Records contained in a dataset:
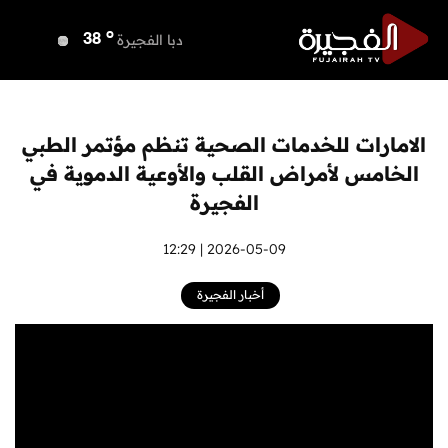
o
دبي
38
o
دبا الفجيرة
38
o
مسافي
38
o
الشارقة
37
o
عجمان
37
الامارات للخدمات الصحية تنظم مؤتمر الطبي
o
أم القيوين
37
الخامس لأمراض القلب والأوعية الدموية في
o
راس الخيمة
39
الفجيرة
o
الفجيرة
37
2026-05-09 | 12:29
أخبار الفجيرة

#### Instructions to follow
Every line above that includes the word "الفجيرة" must appear in the answer.

#### Exercise solution
دبا الفجيرة
الفجيرة
الفجيرة
أخبار الفجيرة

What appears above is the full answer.